Я посмотрел на часы. Вся процедура заняла двадцать шесть минут.

Голый король. Альтернативный финал

– А король-то голый! – закричал ребёнок, указывая на бредущую мимо процессию.

И вокруг него тотчас образовалась пустота.

– Негодяй! – ущипнула его какая-то женщина.

И заткнула уши. А минутой спустя портные, шившие королю воздушное платье, накинули ребёнку платок на роток и отвели за угол:

– Чего орёшь! Думаешь, все слепые?

И мальчик прозрел.

– Я, я… – пролепетал он. – Я хочу предложить беруши из «лапши»!

С тех пор он работает на телевидении, превращая зрителей в голого короля.

Учение – свет!

– Прочитывая книгу, пробегаешь глазами километры!

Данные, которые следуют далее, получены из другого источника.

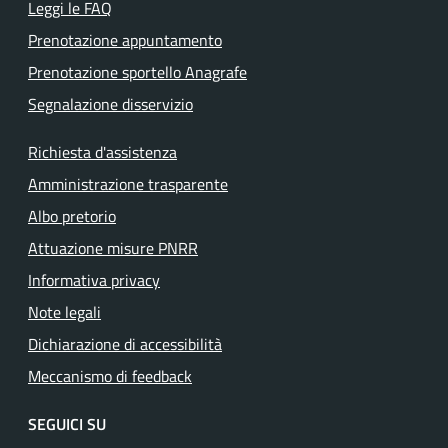
Leggi le FAQ
Prenotazione appuntamento
Prenotazione sportello Anagrafe
Segnalazione disservizio
Richiesta d'assistenza
Amministrazione trasparente
Albo pretorio
Attuazione misure PNRR
Informativa privacy
Note legali
Dichiarazione di accessibilità
Meccanismo di feedback
SEGUICI SU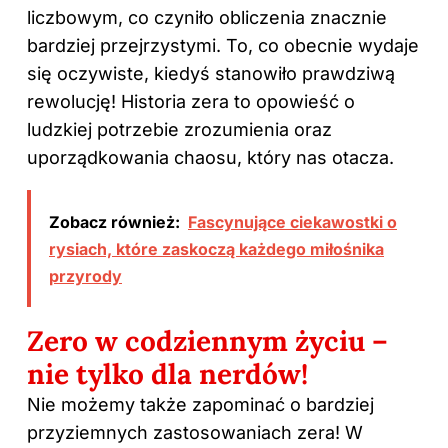
liczbowym, co czyniło obliczenia znacznie
bardziej przejrzystymi. To, co obecnie wydaje
się oczywiste, kiedyś stanowiło prawdziwą
rewolucję! Historia zera to opowieść o
ludzkiej potrzebie zrozumienia oraz
uporządkowania chaosu, który nas otacza.
Zobacz również:
Fascynujące ciekawostki o
rysiach, które zaskoczą każdego miłośnika
przyrody
Zero w codziennym życiu –
nie tylko dla nerdów!
Nie możemy także zapominać o bardziej
przyziemnych zastosowaniach zera! W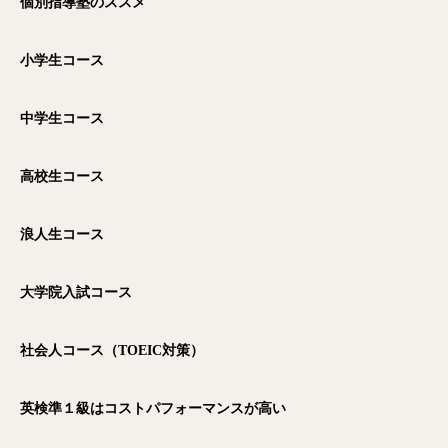
個別指導塾のススメ
小学生コース
中学生コース
高校生コース
浪人生コース
大学院入試コース
社会人コース（TOEIC
対策）
英検準１級はコストパフォーマンスが高い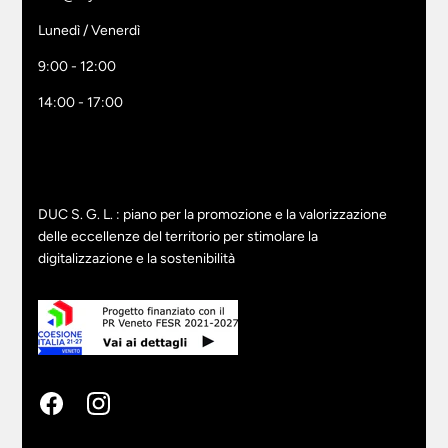
Lunedì / Venerdì
9:00 - 12:00
14:00 - 17:00
DUC S. G. L. : piano per la promozione e la valorizzazione
delle eccellenze del territorio per stimolare la
digitalizzazione e la sostenibilità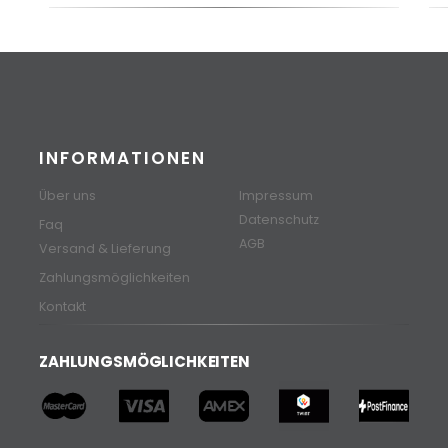
INFORMATIONEN
Über uns
Impressum
Datenschutz
Faq
AGB
Versand & Lieferung
Zahlungsmöglichkeiten
Kontakt
ZAHLUNGSMÖGLICHKEITEN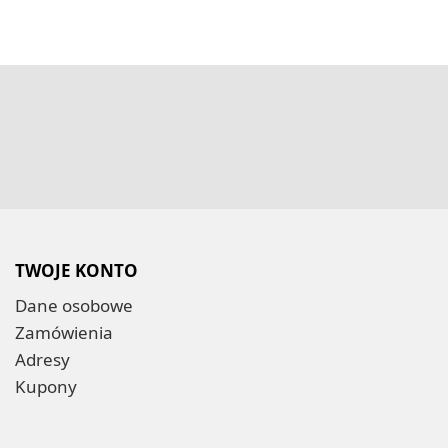
TWOJE KONTO
Dane osobowe
Zamówienia
Adresy
Kupony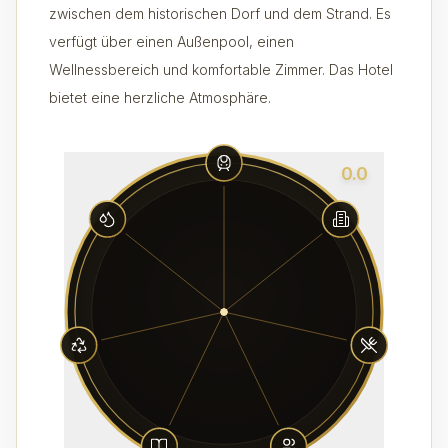
zwischen dem historischen Dorf und dem Strand. Es
verfügt über einen Außenpool, einen
Wellnessbereich und komfortable Zimmer. Das Hotel
bietet eine herzliche Atmosphäre.
0.0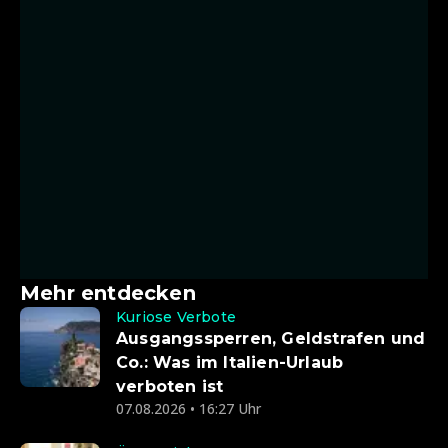
Mehr entdecken
Kuriose Verbote
Ausgangssperren, Geldstrafen und
Co.: Was im Italien-Urlaub
verboten ist
07.08.2026 • 16:27 Uhr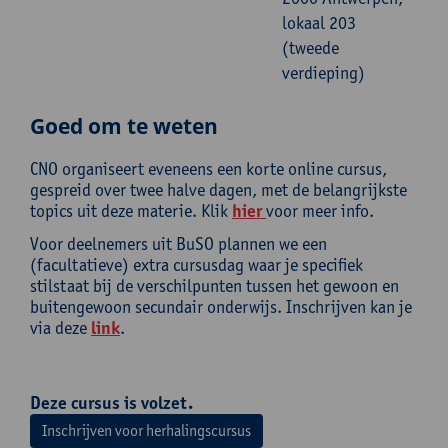
lokaal 203
(tweede
verdieping)
Goed om te weten
CNO organiseert eveneens een korte online cursus,
gespreid over twee halve dagen, met de belangrijkste
topics uit deze materie. Klik
hier
voor meer info.
Voor deelnemers uit BuSO plannen we een
(facultatieve) extra cursusdag waar je specifiek
stilstaat bij de verschilpunten tussen het gewoon en
buitengewoon secundair onderwijs. Inschrijven kan je
via deze
link
.
Deze cursus is volzet.
Inschrijven voor herhalingscursus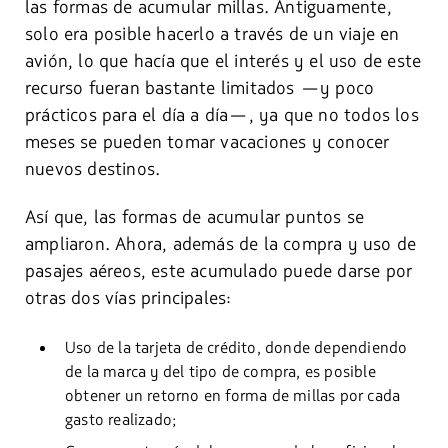
las formas de acumular millas. Antiguamente,
solo era posible hacerlo a través de un viaje en
avión, lo que hacía que el interés y el uso de este
recurso fueran bastante limitados —y poco
prácticos para el día a día—, ya que no todos los
meses se pueden tomar vacaciones y conocer
nuevos destinos.
Así que, las formas de acumular puntos se
ampliaron. Ahora, además de la compra y uso de
pasajes aéreos, este acumulado puede darse por
otras dos vías principales:
Uso de la tarjeta de crédito, donde dependiendo
de la marca y del tipo de compra, es posible
obtener un retorno en forma de millas por cada
gasto realizado;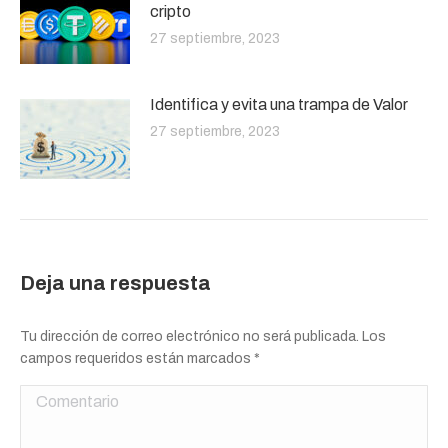
cripto
27 septiembre, 2023
Identifica y evita una trampa de Valor
27 septiembre, 2023
Deja una respuesta
Tu dirección de correo electrónico no será publicada. Los
campos requeridos están marcados
*
Comentario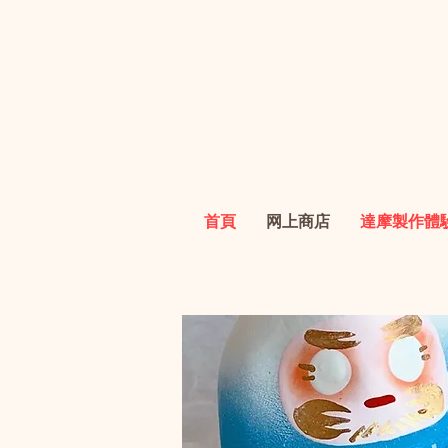
首頁
网上商店
達摩製作體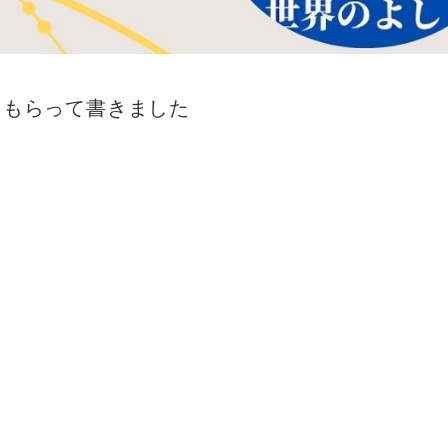
てもらって書きました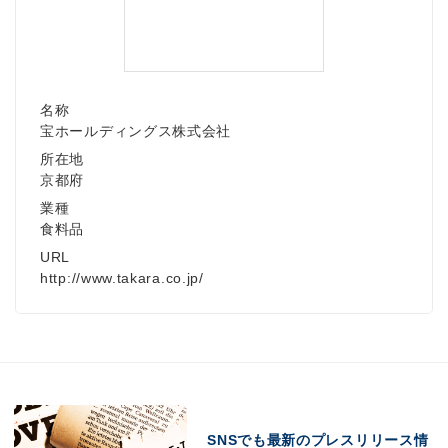
名称
宝ホールディングス株式会社
所在地
京都府
業種
食料品
URL
http://www.takara.co.jp/
SNSでも最新のプレスリリース情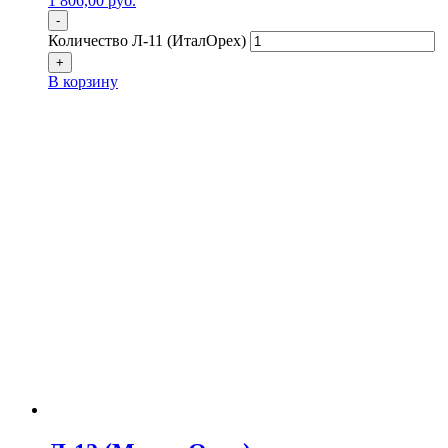
1 806,00
р
уб.
-
Количество Л-11 (ИталОрех)
+
В корзину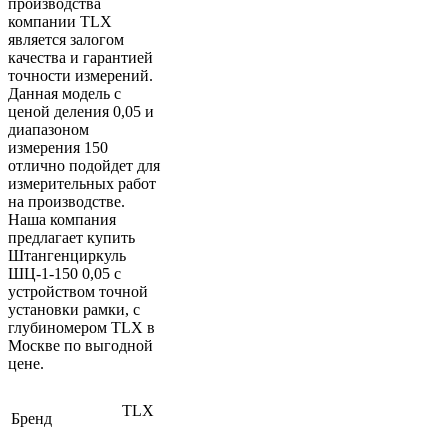
производства
компании TLX
является залогом
качества и гарантией
точности измерений.
Данная модель с
ценой деления 0,05 и
диапазоном
измерения 150
отлично подойдет для
измерительных работ
на производстве.
Наша компания
предлагает купить
Штангенциркуль
ШЦ-1-150 0,05 с
устройством точной
установки рамки, с
глубиномером TLX в
Москве по выгодной
цене.
TLX
Бренд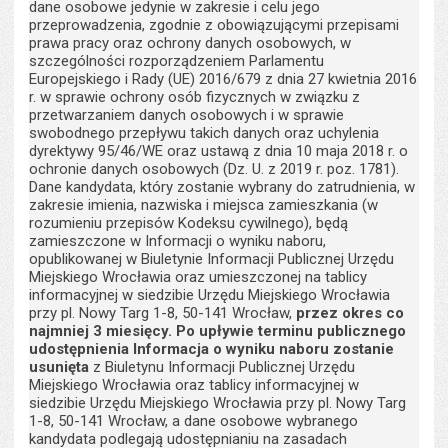
dane osobowe jedynie w zakresie i celu jego
przeprowadzenia, zgodnie z obowiązującymi przepisami
prawa pracy oraz ochrony danych osobowych, w
szczególności rozporządzeniem Parlamentu
Europejskiego i Rady (UE) 2016/679 z dnia 27 kwietnia 2016
r. w sprawie ochrony osób fizycznych w związku z
przetwarzaniem danych osobowych i w sprawie
swobodnego przepływu takich danych oraz uchylenia
dyrektywy 95/46/WE oraz ustawą z dnia 10 maja 2018 r. o
ochronie danych osobowych (Dz. U. z 2019 r. poz. 1781).
Dane kandydata, który zostanie wybrany do zatrudnienia, w
zakresie imienia, nazwiska i miejsca zamieszkania (w
rozumieniu przepisów Kodeksu cywilnego), będą
zamieszczone w Informacji o wyniku naboru,
opublikowanej w Biuletynie Informacji Publicznej Urzędu
Miejskiego Wrocławia oraz umieszczonej na tablicy
informacyjnej w siedzibie Urzędu Miejskiego Wrocławia
przy pl. Nowy Targ 1-8, 50-141 Wrocław,
przez okres co
najmniej 3 miesięcy. Po upływie terminu publicznego
udostępnienia Informacja o wyniku naboru zostanie
usunięta
z Biuletynu Informacji Publicznej Urzędu
Miejskiego Wrocławia oraz tablicy informacyjnej w
siedzibie Urzędu Miejskiego Wrocławia przy pl. Nowy Targ
1-8, 50-141 Wrocław, a dane osobowe wybranego
kandydata podlegają udostępnianiu na zasadach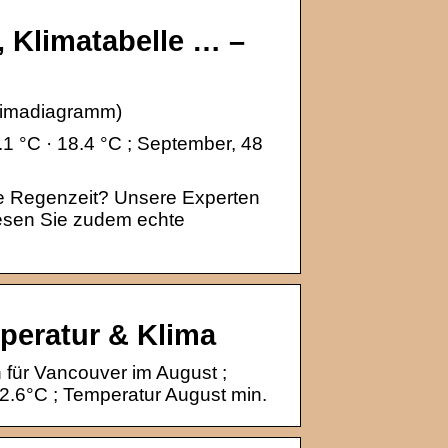
, Klimatabelle … –
Klimadiagramm)
1 °C · 18.4 °C ; September, 48
ne Regenzeit? Unsere Experten
Lesen Sie zudem echte
peratur & Klima
 für Vancouver im August ;
2.6°C ; Temperatur August min.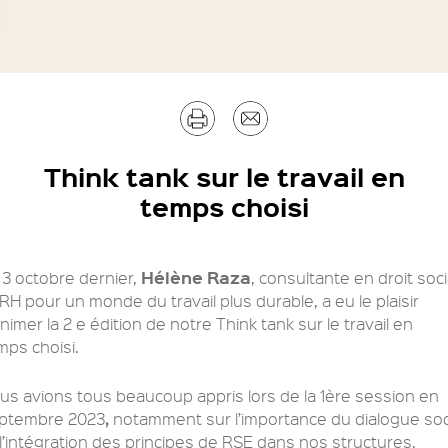
Imprimer
Envoyer
par
Think tank sur le travail en
temps choisi
mail
Hélène Raza
 3 octobre dernier,
, consultante en droit soci
 RH pour un monde du travail plus durable, a eu le plaisir
animer la 2 e édition de notre Think tank sur le travail en
mps choisi.
us avions tous beaucoup appris lors de la 1ère session en
,
ptembre 2023
notamment sur l’importance du dialogue soc
 l’intégration des principes de RSE dans nos structures.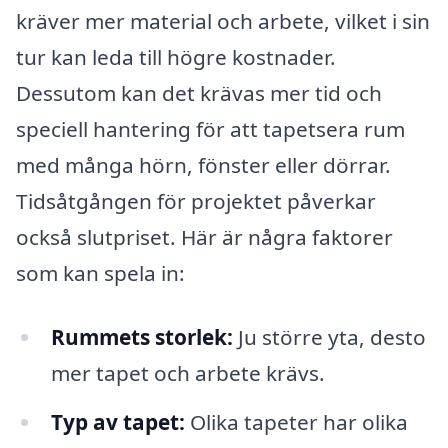
kräver mer material och arbete, vilket i sin
tur kan leda till högre kostnader.
Dessutom kan det krävas mer tid och
speciell hantering för att tapetsera rum
med många hörn, fönster eller dörrar.
Tidsåtgången för projektet påverkar
också slutpriset. Här är några faktorer
som kan spela in:
Rummets storlek:
Ju större yta, desto
mer tapet och arbete krävs.
Typ av tapet:
Olika tapeter har olika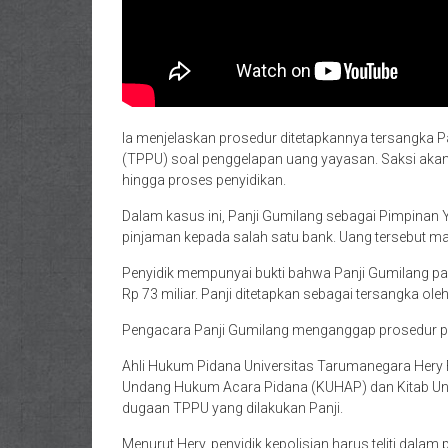
Ia menjelaskan prosedur ditetapkannya tersangka P
(TPPU) soal penggelapan uang yayasan. Saksi akan
hingga proses penyidikan.
Dalam kasus ini, Panji Gumilang sebagai Pimpinan
pinjaman kepada salah satu bank. Uang tersebut mas
Penyidik mempunyai bukti bahwa Panji Gumilang pa
Rp 73 miliar. Panji ditetapkan sebagai tersangka ol
Pengacara Panji Gumilang menganggap prosedur pen
Ahli Hukum Pidana Universitas Tarumanegara Hery
Undang Hukum Acara Pidana (KUHAP) dan Kitab Un
dugaan TPPU yang dilakukan Panji.
Menurut Hery, penyidik kepolisian harus teliti dala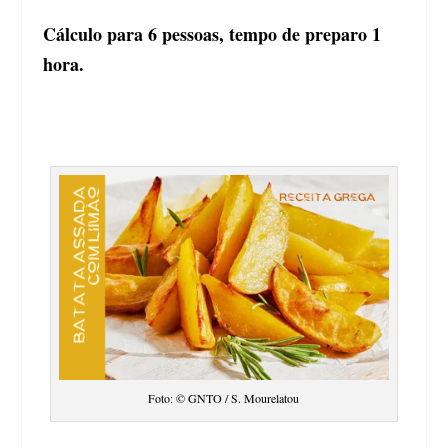
Cálculo para 6 pessoas, tempo de preparo 1
hora.
Foto: © GNTO / S. Mourelatou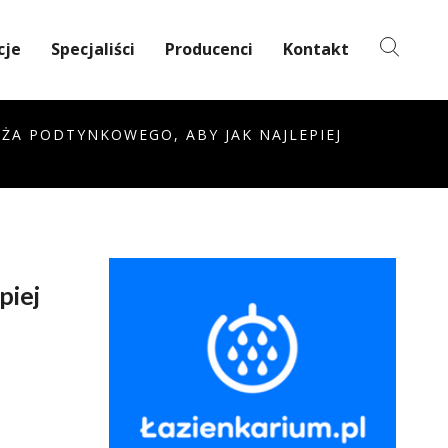
cje
Specjaliści
Producenci
Kontakt
A PODTYNKOWEGO, ABY JAK NAJLEPIEJ
piej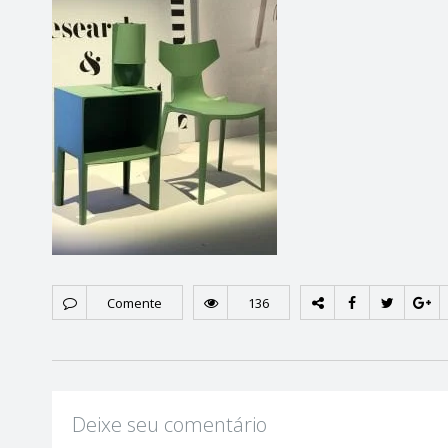
Comente
136
Deixe seu comentário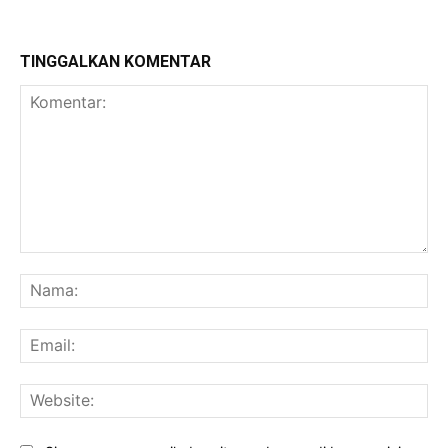
TINGGALKAN KOMENTAR
Komentar:
Na
Ema
Web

– Полезнее бегать босым по траве.

– Изучай больше правил!

– И поймёшь, что жизнь – исключение.

– Читать – строить ум!

– А глаза ломать.

– Познавать мир – значит познавать себя!

– И зря терять время.

Думать позитивно

Мысли покойного: «Гроб, конечно, тесноват. И подушка низкая. Ну да ладно, потерплю, кремация уже скоро. А с кем это жена кокетничает? Никак с Теодисием Сиропулосом? Эх, врезать бы ему, да руки не действуют. Впрочем, тогда пришлось бы самому ботинки начищать».

Мысли хоронящих: «На гробе-то сэкономили. И траур совсем не нарядный. А что это за брюнет рядом с вдовой? Чёрт, торчать ещё не меньше часа! Ну, не беда, возьмём своё на поминках, говорят, вдова – знатный кулинар».

Мысли вдовы: «Ничего, что гроб бедноват, под цветами не видно. Зато ботинки блестят – ослепнуть можно. Однако как много народу нацелилось на поминки! Надо будет представить им Теодисия, не устраивать же отдельные смотрины».

Личные мотивы

Дело происходит в одной из стран, историю которых наполняют перевороты и заговоры. Вот как объяснил своё участие в политической борьбе лидер победившей там революции. (Его именем вполне может быть Эскобар Санчес или Атабег Маздак-оглы.)

«Я родился в богатой аристократической семье и не имел ничего против действовавшего режима. Охота, гольф, званые ужины занимали моё время, женщины, роскошные автомобили и дорогие вина составляли круг увлечений. Пока внезапно на меня не свалилась болезнь. Врачи терялись в догадках, лекарства не помогали. Я предпринял путешествие в Европу, но и в её лучших клиниках развели руками. “Это у обычных людей болезни обычные, – сказали в одной из них, – а вы незаурядны”. Но я, как в трясину, всё глубже погружался в болезнь, сосредоточившись на ней, сходил с ума, пока однажды, в минуту отчаяния или просветления, не решил, что болею от праздности, что решительное дело если не излечит меня, то отвлечёт. Так я примкнул к мятежникам. За высокопарной фразеологией я скрывал истинную причину, приведшую меня в их ряды, на сходках я говорил о всеобщем освобождении, но подразумевал собственное. Недуг делал меня красноречивым, мои выступления отличало горячее вдохновение. Мой язык, наряду с моими деньгами, завоевал мне популярность, и я стал во главе движения. Но главное, я убедил себя, что источником моих страданий является действующая власть, в которой прежде у меня было много искренних друзей. Я отдал все силы на подготовку восстания, и болезнь стала отступать. А окончательно я победил её с нашей победой. Посмотрите, как ликует народ! Меня переполняет гордость, и моё признание уже не имеет значения».